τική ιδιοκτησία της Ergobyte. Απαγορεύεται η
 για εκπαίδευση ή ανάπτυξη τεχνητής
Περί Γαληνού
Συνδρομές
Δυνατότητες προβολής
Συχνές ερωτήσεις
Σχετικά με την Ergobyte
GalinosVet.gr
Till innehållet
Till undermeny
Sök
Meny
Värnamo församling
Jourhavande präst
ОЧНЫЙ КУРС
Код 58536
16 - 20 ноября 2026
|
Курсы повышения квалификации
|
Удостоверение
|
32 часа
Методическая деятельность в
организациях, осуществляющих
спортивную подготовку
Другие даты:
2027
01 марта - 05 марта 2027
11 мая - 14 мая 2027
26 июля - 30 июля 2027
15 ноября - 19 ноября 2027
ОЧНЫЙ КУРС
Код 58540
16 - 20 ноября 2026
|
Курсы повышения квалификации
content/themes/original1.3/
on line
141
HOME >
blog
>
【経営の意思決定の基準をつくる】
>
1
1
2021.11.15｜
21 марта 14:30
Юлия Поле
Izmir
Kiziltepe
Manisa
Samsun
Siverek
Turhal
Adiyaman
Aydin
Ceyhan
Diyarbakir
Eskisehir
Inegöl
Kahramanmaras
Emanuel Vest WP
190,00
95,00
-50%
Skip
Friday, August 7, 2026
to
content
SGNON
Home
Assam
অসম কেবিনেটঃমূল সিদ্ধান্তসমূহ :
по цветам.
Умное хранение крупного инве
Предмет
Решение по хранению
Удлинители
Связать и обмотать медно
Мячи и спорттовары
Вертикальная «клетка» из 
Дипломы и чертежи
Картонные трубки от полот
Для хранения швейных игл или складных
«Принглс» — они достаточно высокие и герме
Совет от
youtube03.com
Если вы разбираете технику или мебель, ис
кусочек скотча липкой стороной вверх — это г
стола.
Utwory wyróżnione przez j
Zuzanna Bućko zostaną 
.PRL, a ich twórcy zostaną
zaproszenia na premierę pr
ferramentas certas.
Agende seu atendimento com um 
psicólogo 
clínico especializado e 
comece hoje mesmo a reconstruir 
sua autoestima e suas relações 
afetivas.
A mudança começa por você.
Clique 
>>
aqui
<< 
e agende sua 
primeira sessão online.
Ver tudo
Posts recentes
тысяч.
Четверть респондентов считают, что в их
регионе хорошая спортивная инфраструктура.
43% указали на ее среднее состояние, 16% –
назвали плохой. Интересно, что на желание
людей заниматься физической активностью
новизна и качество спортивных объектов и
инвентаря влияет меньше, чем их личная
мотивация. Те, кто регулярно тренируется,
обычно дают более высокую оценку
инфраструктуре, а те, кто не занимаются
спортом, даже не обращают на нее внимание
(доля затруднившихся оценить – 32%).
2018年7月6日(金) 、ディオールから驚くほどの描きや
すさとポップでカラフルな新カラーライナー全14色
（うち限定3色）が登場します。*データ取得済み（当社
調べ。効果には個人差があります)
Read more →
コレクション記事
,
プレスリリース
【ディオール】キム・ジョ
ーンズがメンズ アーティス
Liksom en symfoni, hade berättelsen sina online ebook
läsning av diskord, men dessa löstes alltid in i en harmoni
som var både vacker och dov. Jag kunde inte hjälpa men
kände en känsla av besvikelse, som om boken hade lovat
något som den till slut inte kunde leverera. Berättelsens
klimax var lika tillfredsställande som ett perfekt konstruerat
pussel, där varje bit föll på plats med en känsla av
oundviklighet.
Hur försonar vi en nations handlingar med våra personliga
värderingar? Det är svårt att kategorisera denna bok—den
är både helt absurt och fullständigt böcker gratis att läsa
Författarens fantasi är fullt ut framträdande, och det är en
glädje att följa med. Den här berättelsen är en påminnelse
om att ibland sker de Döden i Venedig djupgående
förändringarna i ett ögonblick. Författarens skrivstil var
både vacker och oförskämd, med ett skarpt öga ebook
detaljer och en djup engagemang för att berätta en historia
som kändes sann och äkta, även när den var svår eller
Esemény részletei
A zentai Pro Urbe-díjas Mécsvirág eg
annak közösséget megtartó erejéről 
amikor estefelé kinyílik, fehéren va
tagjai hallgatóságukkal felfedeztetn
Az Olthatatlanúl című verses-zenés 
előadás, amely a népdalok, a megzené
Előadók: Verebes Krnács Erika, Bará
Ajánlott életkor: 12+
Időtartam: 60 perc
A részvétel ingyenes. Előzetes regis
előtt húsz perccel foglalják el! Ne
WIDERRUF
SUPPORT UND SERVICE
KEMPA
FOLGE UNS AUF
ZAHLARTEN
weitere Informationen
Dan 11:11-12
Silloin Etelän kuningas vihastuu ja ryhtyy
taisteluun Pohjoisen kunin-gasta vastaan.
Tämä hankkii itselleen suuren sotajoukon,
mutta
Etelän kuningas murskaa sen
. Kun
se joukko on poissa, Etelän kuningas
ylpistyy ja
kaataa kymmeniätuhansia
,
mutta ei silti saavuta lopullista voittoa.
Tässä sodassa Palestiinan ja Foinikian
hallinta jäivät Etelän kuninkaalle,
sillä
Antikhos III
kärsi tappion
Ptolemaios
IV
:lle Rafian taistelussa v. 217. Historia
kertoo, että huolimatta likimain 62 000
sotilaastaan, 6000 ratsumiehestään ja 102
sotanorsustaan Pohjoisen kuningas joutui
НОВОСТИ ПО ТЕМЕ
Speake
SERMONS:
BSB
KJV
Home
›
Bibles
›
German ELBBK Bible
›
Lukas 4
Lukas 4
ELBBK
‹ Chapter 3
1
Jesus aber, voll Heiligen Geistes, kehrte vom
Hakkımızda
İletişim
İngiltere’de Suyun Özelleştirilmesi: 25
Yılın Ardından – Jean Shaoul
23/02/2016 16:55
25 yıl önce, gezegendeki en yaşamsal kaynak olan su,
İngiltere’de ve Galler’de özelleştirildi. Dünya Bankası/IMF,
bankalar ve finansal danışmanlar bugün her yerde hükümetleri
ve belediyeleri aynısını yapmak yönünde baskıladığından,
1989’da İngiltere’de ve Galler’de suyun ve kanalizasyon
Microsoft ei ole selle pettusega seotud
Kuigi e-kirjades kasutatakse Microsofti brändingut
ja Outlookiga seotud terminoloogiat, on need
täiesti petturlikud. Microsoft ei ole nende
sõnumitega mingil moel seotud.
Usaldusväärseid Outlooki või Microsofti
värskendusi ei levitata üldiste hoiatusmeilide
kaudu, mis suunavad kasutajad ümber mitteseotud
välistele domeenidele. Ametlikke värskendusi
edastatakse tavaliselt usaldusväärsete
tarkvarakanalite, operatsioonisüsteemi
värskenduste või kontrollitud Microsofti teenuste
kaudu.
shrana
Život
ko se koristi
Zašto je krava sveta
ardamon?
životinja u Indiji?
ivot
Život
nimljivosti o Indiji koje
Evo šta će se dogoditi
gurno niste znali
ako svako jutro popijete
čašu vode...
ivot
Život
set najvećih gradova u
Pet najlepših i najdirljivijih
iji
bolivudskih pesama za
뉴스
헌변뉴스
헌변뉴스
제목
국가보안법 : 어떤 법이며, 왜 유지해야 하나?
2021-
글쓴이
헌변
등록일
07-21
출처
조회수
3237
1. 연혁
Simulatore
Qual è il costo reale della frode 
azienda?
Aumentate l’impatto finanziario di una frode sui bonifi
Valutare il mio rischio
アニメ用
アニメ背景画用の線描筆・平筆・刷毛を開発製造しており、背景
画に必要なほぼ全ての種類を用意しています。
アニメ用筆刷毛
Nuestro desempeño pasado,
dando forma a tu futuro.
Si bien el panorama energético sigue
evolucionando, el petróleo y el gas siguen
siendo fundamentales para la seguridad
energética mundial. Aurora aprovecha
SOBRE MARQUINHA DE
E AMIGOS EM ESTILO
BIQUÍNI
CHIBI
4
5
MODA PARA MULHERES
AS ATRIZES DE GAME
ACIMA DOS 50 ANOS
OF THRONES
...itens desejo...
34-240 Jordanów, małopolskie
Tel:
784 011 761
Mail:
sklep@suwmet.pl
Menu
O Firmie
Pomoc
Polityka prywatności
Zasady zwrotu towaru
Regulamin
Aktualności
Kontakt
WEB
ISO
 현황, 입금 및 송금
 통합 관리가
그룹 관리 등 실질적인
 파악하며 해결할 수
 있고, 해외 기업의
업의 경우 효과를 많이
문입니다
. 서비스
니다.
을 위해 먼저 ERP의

# # # #

_What is being asked_
In the listing above, please copy exactly the lines from the first through the one that contains "Utwory wyróżnione przez j", and no others.

_Final answer_
τική ιδιοκτησία της Ergobyte. Απαγορεύεται η
 για εκπαίδευση ή ανάπτυξη τεχνητής
Περί Γαληνού
Συνδρομές
Δυνατότητες προβολής
Συχνές ερωτήσεις
Σχετικά με την Ergobyte
GalinosVet.gr
Till innehållet
Till undermeny
Sök
Meny
Värnamo församling
Jourhavande präst
ОЧНЫЙ КУРС
Код 58536
16 - 20 ноября 2026
|
Курсы повышения квалификации
|
Удостоверение
|
32 часа
Методическая деятельность в
организациях, осуществляющих
спортивную подготовку
Другие даты:
2027
01 марта - 05 марта 2027
11 мая - 14 мая 2027
26 июля - 30 июля 2027
15 ноября - 19 ноября 2027
ОЧНЫЙ КУРС
Код 58540
16 - 20 ноября 2026
|
Курсы повышения квалификации
content/themes/original1.3/
on line
141
HOME >
blog
>
【経営の意思決定の基準をつくる】
>
1
1
2021.11.15｜
21 марта 14:30
Юлия Поле
Izmir
Kiziltepe
Manisa
Samsun
Siverek
Turhal
Adiyaman
Aydin
Ceyhan
Diyarbakir
Eskisehir
Inegöl
Kahramanmaras
Emanuel Vest WP
190,00
95,00
-50%
Skip
Friday, August 7, 2026
to
content
SGNON
Home
Assam
অসম কেবিনেটঃমূল সিদ্ধান্তসমূহ :
по цветам.
Умное хранение крупного инве
Предмет
Решение по хранению
Удлинители
Связать и обмотать медно
Мячи и спорттовары
Вертикальная «клетка» из 
Дипломы и чертежи
Картонные трубки от полот
Для хранения швейных игл или складных
«Принглс» — они достаточно высокие и герме
Совет от
youtube03.com
Если вы разбираете технику или мебель, ис
кусочек скотча липкой стороной вверх — это г
стола.
Utwory wyróżnione przez j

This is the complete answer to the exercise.